Evidence of Learned Look-Ahead in a Chess-Playing Neural Network

TL;DR

The paper probes whether a chess-playing neural network learns look-ahead algorithms rather than relying solely on heuristics. By analyzing Leela Chess Zero's transformer-based policy network with activation patching, attention-head ablations, and a bilinear probing approach, it shows that representations of future moves—especially the 3rd move's target square—causally influence current decisions. A key finding is a 92% accurate bilinear probe that predicts the 3rd move two turns ahead, providing an existence proof of learned look-ahead in a real-world model. The work also identifies temporal information flow through specific attention heads and discusses limitations and potential generalizations to other domains.

Abstract

Do neural networks learn to implement algorithms such as look-ahead or search "in the wild"? Or do they rely purely on collections of simple heuristics? We present evidence of learned look-ahead in the policy network of Leela Chess Zero, the currently strongest neural chess engine. We find that Leela internally represents future optimal moves and that these representations are crucial for its final output in certain board states. Concretely, we exploit the fact that Leela is a transformer that treats every chessboard square like a token in language models, and give three lines of evidence (1) activations on certain squares of future moves are unusually important causally; (2) we find attention heads that move important information "forward and backward in time," e.g., from squares of future moves to squares of earlier ones; and (3) we train a simple probe that can predict the optimal move 2 turns ahead with 92% accuracy (in board states where Leela finds a single best line). These findings are an existence proof of learned look-ahead in neural networks and might be a step towards a better understanding of their capabilities.

Figures (13)

• Figure 1: Activation patching lets us study where important information is stored in Leela. Here, we patch an activation in one particular square and layer from the forward pass on a "corrupted" board state (bottom) into the forward pass on a "clean" state (top). Each row in the network corresponds to one chessboard square, which Leela treats like a token in a language model. The intervention drastically affects Leela's output (right), telling us that the activation on the patched square stores information necessary for Leela's performance in this state. Only patching on specific squares has significant effects. See https://leela-interp.github.io/ for more (animated) examples.
• Figure 2: Top row: An example of the puzzles we use. It is white's turn in the starting state, and the only winning action is to move the knight to g6. Black's only response is taking the knight with the pawn; then white checkmates by moving the rook to h4. We will see the colored squares again: the target square of the 1st move in this principal variation (green) and the target square of the 3rd move (blue). Below: Leela receives each state as a separate input and computes a policy in that state.
• Figure 3: Results from activation patching in the residual stream. The top row shows results in a single example state at three select layers. Darker squares correspond to larger effects from intervening on that square. In the early layer, the effect is strongest when patching on the corrupted square h6, then in middle layers, the 3rd move target square h4 becomes important, and finally the 1st move target square g6 dominates in late layers.
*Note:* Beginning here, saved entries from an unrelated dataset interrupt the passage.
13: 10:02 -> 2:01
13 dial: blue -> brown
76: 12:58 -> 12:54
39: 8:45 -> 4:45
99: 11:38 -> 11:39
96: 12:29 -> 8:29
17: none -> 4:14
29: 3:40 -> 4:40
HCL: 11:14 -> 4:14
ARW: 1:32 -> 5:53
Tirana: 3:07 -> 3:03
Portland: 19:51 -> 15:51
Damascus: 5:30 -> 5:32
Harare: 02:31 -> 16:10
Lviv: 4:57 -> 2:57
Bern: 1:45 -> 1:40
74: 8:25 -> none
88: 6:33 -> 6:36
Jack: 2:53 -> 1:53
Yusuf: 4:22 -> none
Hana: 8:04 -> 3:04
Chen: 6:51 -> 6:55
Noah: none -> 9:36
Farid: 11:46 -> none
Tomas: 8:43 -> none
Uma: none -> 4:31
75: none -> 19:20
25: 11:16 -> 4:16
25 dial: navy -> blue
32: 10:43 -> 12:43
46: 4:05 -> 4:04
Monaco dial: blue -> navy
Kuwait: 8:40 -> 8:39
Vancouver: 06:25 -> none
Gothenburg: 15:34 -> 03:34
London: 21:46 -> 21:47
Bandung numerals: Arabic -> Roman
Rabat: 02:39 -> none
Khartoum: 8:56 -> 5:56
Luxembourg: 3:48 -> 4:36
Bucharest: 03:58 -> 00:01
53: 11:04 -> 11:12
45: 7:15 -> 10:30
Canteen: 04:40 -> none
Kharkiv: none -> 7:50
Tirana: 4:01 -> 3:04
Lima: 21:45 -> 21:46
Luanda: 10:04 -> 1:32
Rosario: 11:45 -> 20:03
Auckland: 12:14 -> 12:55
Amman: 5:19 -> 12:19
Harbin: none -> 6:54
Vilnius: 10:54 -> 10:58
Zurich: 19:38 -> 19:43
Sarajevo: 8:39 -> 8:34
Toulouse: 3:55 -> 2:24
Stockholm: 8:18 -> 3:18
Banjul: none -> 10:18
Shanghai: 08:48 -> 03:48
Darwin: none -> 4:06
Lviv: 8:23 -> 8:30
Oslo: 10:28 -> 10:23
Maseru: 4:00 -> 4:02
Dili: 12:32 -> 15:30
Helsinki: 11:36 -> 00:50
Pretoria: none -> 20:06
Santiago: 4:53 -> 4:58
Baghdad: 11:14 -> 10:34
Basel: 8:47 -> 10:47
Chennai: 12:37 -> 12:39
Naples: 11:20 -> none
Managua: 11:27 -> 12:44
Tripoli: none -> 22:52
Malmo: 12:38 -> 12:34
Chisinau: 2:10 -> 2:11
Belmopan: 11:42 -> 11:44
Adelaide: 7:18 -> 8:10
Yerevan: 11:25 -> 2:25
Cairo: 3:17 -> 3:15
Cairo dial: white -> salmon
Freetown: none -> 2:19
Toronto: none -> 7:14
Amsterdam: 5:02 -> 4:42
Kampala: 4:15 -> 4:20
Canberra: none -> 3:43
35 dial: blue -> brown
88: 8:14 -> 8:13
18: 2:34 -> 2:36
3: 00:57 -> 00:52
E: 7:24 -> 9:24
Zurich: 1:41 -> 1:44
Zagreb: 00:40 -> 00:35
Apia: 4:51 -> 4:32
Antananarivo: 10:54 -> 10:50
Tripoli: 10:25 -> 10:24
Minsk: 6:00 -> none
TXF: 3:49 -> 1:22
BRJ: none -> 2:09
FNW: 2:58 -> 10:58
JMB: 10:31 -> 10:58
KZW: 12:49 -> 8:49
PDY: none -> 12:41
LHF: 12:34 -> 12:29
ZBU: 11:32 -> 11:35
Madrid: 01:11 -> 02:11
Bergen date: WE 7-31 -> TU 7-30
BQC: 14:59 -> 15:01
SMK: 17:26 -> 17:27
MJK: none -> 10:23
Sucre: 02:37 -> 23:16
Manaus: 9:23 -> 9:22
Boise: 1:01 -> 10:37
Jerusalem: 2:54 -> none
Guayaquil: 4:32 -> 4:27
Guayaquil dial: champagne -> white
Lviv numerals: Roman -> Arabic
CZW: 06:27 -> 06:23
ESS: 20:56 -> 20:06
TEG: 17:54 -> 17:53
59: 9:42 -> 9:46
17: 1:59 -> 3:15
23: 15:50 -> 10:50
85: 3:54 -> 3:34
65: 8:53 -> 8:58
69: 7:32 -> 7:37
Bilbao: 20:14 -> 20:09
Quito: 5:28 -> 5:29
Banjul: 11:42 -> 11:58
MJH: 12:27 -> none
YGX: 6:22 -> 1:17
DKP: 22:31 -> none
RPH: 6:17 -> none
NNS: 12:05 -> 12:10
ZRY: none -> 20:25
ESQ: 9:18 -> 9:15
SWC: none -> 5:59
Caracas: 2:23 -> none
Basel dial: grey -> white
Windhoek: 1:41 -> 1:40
The line plot below shows mean effects over the entire dataset, demonstrating that this pattern holds beyond just this example. The "other squares" line is the maximum effect over all 61 other squares (where the maximum is taken per board state and then averaged). Error bars are two times the standard error of the mean.
• Figure 4: Mean log odds reduction from activation patching attention head outputs one head a a time. The head that stands out the most is L12H12.
• Figure 5: Zero-ablations in the attention pattern in L12H12. Green line: ablation of the attention entry with key on the 3rd and query on the 1st target square. Gray line: ablation of all 4095 other entries at once. The lines show the effect at a given percentile of puzzles sorted by effect size. Error bars are 95% CIs; see \ref{['sec:errors']}.